• Stored data entries:

===============

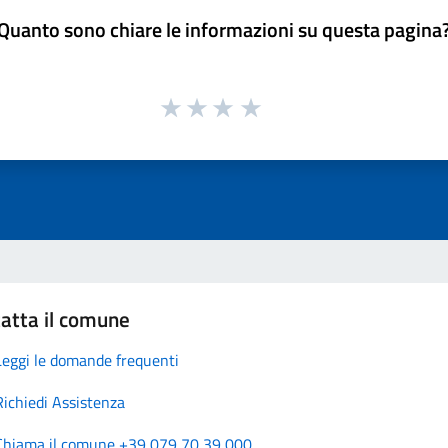
Quanto sono chiare le informazioni su questa pagina
atta il comune
Leggi le domande frequenti
Richiedi Assistenza
Chiama il comune +39 079 70 39 000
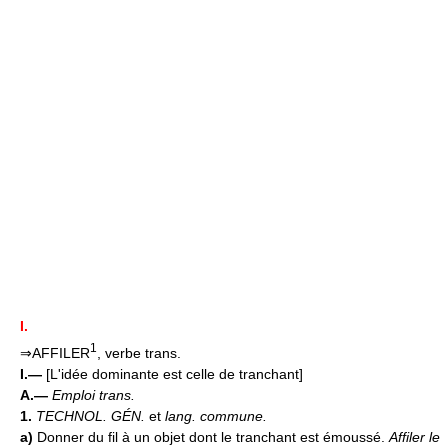
I.
1
⇒AFFILER
, verbe trans.
I.—
[L'idée dominante est celle de tranchant]
A.—
Emploi trans.
1.
TECHNOL. GÉN.
et
lang. commune.
a)
Donner du fil à un objet dont le tranchant est émoussé.
Affiler le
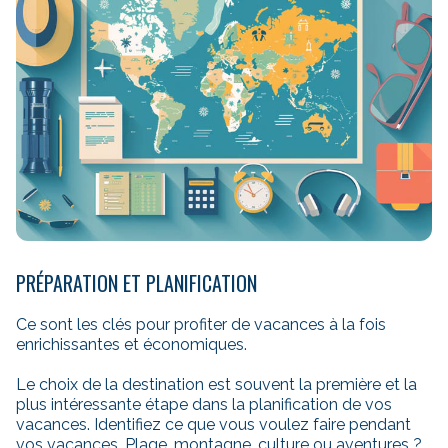
PRÉPARATION ET PLANIFICATION
Ce sont les clés pour profiter de vacances à la fois
enrichissantes et économiques.
Le choix de la destination est souvent la première et la
plus intéressante étape dans la planification de vos
vacances. Identifiez ce que vous voulez faire pendant
vos vacances. Plage, montagne, culture ou aventures ?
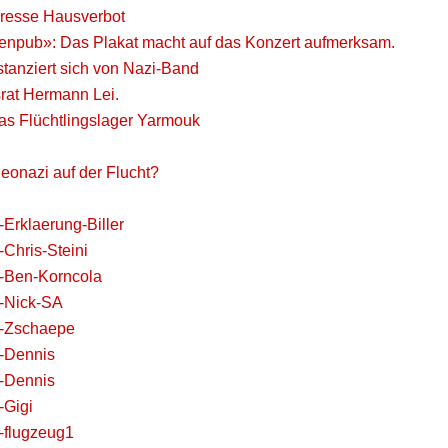
Presse Hausverbot
enpub»: Das Plakat macht auf das Konzert aufmerksam.
stanziert sich von Nazi-Band
at Hermann Lei.
s Flüchtlingslager Yarmouk
eonazi auf der Flucht?
Erklaerung-Biller
Chris-Steini
-Ben-Korncola
-Nick-SA
5-Zschaepe
-Dennis
-Dennis
-Gigi
-flugzeug1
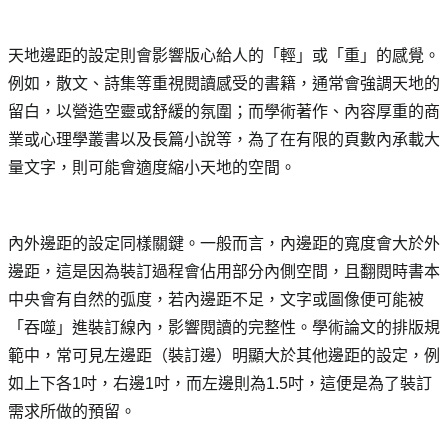
天地邊距的設定則會影響版心給人的「輕」或「重」的感覺。
例如，散文、詩集等重視閱讀感受的書籍，通常會強調天地的
留白，以營造空靈或舒緩的氛圍；而學術著作、內容厚重的商
業或心理學叢書以及長篇小說等，為了在有限的頁數內承載大
量文字，則可能會適度縮小天地的空間。
內外邊距的設定同樣關鍵。一般而言，內邊距的寬度會大於外
邊距，這是因為裝訂過程會佔用部分內側空間，且翻閱時書本
中央會有自然的弧度，若內邊距不足，文字或圖像便可能被
「吞噬」進裝訂線內，影響閱讀的完整性。學術論文的排版規
範中，常可見左邊距（裝訂邊）明顯大於其他邊距的設定，例
如上下各1吋，右邊1吋，而左邊則為1.5吋，這便是為了裝訂
需求所做的預留。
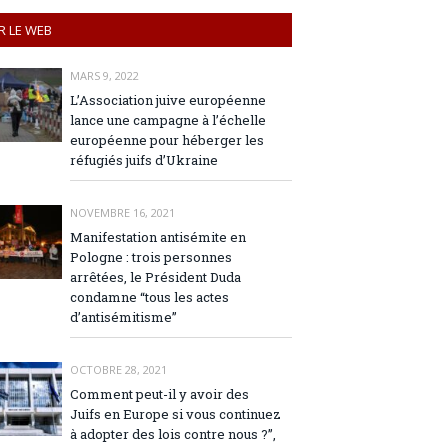
R LE WEB
MARS 9, 2022
L’Association juive européenne
lance une campagne à l’échelle
européenne pour héberger les
réfugiés juifs d’Ukraine
NOVEMBRE 16, 2021
Manifestation antisémite en
Pologne : trois personnes
arrêtées, le Président Duda
condamne “tous les actes
d’antisémitisme”
OCTOBRE 28, 2021
Comment peut-il y avoir des
Juifs en Europe si vous continuez
à adopter des lois contre nous ?”,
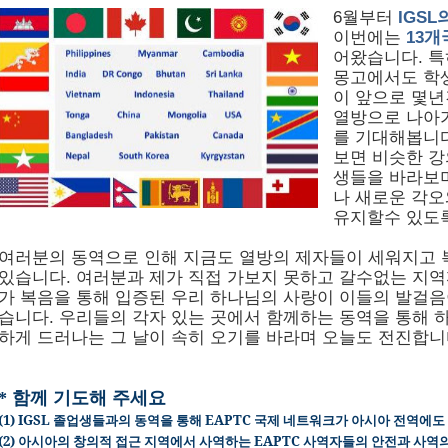
6
월부터
IGSL
이번에는
13
개
어왔습니다
.
특
몽고에서도 학
이 앞으로 몇년
열방으로 나아
를 기대해봅니
보면 비슷한 강
생들을 바라보며
나 새로운 각오
유지할수 있도록
여
러분의 동역으로 인해 지금도 열방의 제자들이 세워지고 
있습니다
.
여러분과 제가 직접 가보지 못하고 갈수없는 지
가 복음을 통해 입증된 우리 하나님의 사랑이 이들의 발걸음
습니다
.
우리들의 각자 있는 곳에서 함께하는 동역을 통해 
하게 드러나는 그 날이 속히 오기를 바라며 오늘도 전진합니
* 함께 기도해 주세요
(1) IGSL 졸업생들과의 동역을 통해 EAPTC 국제 네트워크가 아시아 전역에
(2) 아시아의 창의적 접근 지역에서 사역하는 EAPTC 사역자들의 안전과 사역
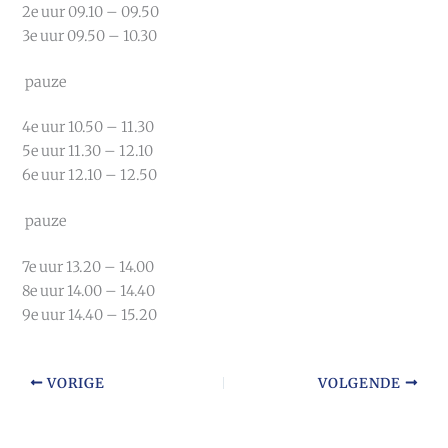
2e uur 09.10 – 09.50
3e uur 09.50 – 10.30
pauze
4e uur 10.50 – 11.30
5e uur 11.30 – 12.10
6e uur 12.10 – 12.50
pauze
7e uur 13.20 – 14.00
8e uur 14.00 – 14.40
9e uur 14.40 – 15.20
VORIGE
VOLGENDE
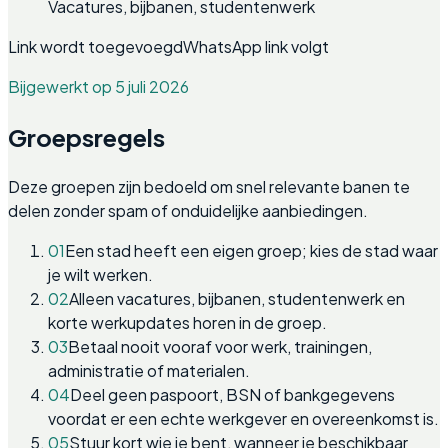
Vacatures, bijbanen, studentenwerk
Link wordt toegevoegd
WhatsApp link volgt
Bijgewerkt op 5 juli 2026
Groepsregels
Deze groepen zijn bedoeld om snel relevante banen te
delen zonder spam of onduidelijke aanbiedingen.
01
Een stad heeft een eigen groep; kies de stad waar
je wilt werken.
02
Alleen vacatures, bijbanen, studentenwerk en
korte werkupdates horen in de groep.
03
Betaal nooit vooraf voor werk, trainingen,
administratie of materialen.
04
Deel geen paspoort, BSN of bankgegevens
voordat er een echte werkgever en overeenkomst is.
05
Stuur kort wie je bent, wanneer je beschikbaar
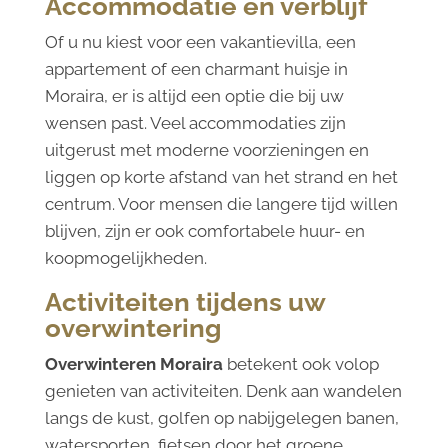
Accommodatie en verblijf
Of u nu kiest voor een vakantievilla, een
appartement of een charmant huisje in
Moraira, er is altijd een optie die bij uw
wensen past. Veel accommodaties zijn
uitgerust met moderne voorzieningen en
liggen op korte afstand van het strand en het
centrum. Voor mensen die langere tijd willen
blijven, zijn er ook comfortabele huur- en
koopmogelijkheden.
Activiteiten tijdens uw
overwintering
Overwinteren Moraira
betekent ook volop
genieten van activiteiten. Denk aan wandelen
langs de kust, golfen op nabijgelegen banen,
watersporten, fietsen door het groene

===============

• WHAT TO PRODUCE:
What you return must be the entries above, exactly as they appear, without any pictures.

• RESULT FOR THIS TASK:
Quanto sono chiare le informazioni su questa pagina
atta il comune
Leggi le domande frequenti
Richiedi Assistenza
Chiama il comune +39 079 70 39 000
I.
1
⇒AFFILER
, verbe trans.
I.—
[L'idée dominante est celle de tranchant]
A.—
Emploi trans.
1.
TECHNOL. GÉN.
et
lang. commune.
a)
Donner du fil à un objet dont le tranchant est émoussé.
Affiler le
PRÉPARATION ET PLANIFICATION
Ce sont les clés pour profiter de vacances à la fois
enrichissantes et économiques.
Le choix de la destination est souvent la première et la
plus intéressante étape dans la planification de vos
vacances. Identifiez ce que vous voulez faire pendant
vos vacances. Plage, montagne, culture ou aventures ?
Presse Hausverbot
enpub»: Das Plakat macht auf das Konzert aufmerksam.
stanziert sich von Nazi-Band
at Hermann Lei.
s Flüchtlingslager Yarmouk
eonazi auf der Flucht?
Erklaerung-Biller
Chris-Steini
-Ben-Korncola
-Nick-SA
5-Zschaepe
-Dennis
-Dennis
-Gigi
-flugzeug1
天地邊距的設定則會影響版心給人的「輕」或「重」的感覺。
例如，散文、詩集等重視閱讀感受的書籍，通常會強調天地的
留白，以營造空靈或舒緩的氛圍；而學術著作、內容厚重的商
業或心理學叢書以及長篇小說等，為了在有限的頁數內承載大
量文字，則可能會適度縮小天地的空間。
內外邊距的設定同樣關鍵。一般而言，內邊距的寬度會大於外
邊距，這是因為裝訂過程會佔用部分內側空間，且翻閱時書本
中央會有自然的弧度，若內邊距不足，文字或圖像便可能被
「吞噬」進裝訂線內，影響閱讀的完整性。學術論文的排版規
範中，常可見左邊距（裝訂邊）明顯大於其他邊距的設定，例
如上下各1吋，右邊1吋，而左邊則為1.5吋，這便是為了裝訂
需求所做的預留。
R LE WEB
MARS 9, 2022
L’Association juive européenne
lance une campagne à l’échelle
européenne pour héberger les
réfugiés juifs d’Ukraine
NOVEMBRE 16, 2021
Manifestation antisémite en
Pologne : trois personnes
arrêtées, le Président Duda
condamne “tous les actes
d’antisémitisme”
OCTOBRE 28, 2021
Comment peut-il y avoir des
Juifs en Europe si vous continuez
à adopter des lois contre nous ?”,
6
월부터
IGSL
이번에는
13
개
어왔습니다
.
특
몽고에서도 학
이 앞으로 몇년
열방으로 나아
를 기대해봅니
보면 비슷한 강
생들을 바라보며
나 새로운 각오
유지할수 있도록
여
러분의 동역으로 인해 지금도 열방의 제자들이 세워지고 
있습니다
.
여러분과 제가 직접 가보지 못하고 갈수없는 지
가 복음을 통해 입증된 우리 하나님의 사랑이 이들의 발걸음
습니다
.
우리들의 각자 있는 곳에서 함께하는 동역을 통해 
하게 드러나는 그 날이 속히 오기를 바라며 오늘도 전진합니
* 함께 기도해 주세요
(1) IGSL 졸업생들과의 동역을 통해 EAPTC 국제 네트워크가 아시아 전역에
(2) 아시아의 창의적 접근 지역에서 사역하는 EAPTC 사역자들의 안전과 사역
2e uur 09.10 – 09.50
3e uur 09.50 – 10.30
pauze
4e uur 10.50 – 11.30
5e uur 11.30 – 12.10
6e uur 12.10 – 12.50
pauze
7e uur 13.20 – 14.00
8e uur 14.00 – 14.40
9e uur 14.40 – 15.20
VORIGE
VOLGENDE
Vacatures, bijbanen, studentenwerk
Link wordt toegevoegd
WhatsApp link volgt
Bijgewerkt op 5 juli 2026
Groepsregels
Deze groepen zijn bedoeld om snel relevante banen te
delen zonder spam of onduidelijke aanbiedingen.
01
Een stad heeft een eigen groep; kies de stad waar
je wilt werken.
02
Alleen vacatures, bijbanen, studentenwerk en
korte werkupdates horen in de groep.
03
Betaal nooit vooraf voor werk, trainingen,
administratie of materialen.
04
Deel geen paspoort, BSN of bankgegevens
voordat er een echte werkgever en overeenkomst is.
05
Stuur kort wie je bent, wanneer je beschikbaar
Accommodatie en verblijf
Of u nu kiest voor een vakantievilla, een
appartement of een charmant huisje in
Moraira, er is altijd een optie die bij uw
wensen past. Veel accommodaties zijn
uitgerust met moderne voorzieningen en
liggen op korte afstand van het strand en het
centrum. Voor mensen die langere tijd willen
blijven, zijn er ook comfortabele huur- en
koopmogelijkheden.
Activiteiten tijdens uw
overwintering
Overwinteren Moraira
betekent ook volop
genieten van activiteiten. Denk aan wandelen
langs de kust, golfen op nabijgelegen banen,
watersporten, fietsen door het groene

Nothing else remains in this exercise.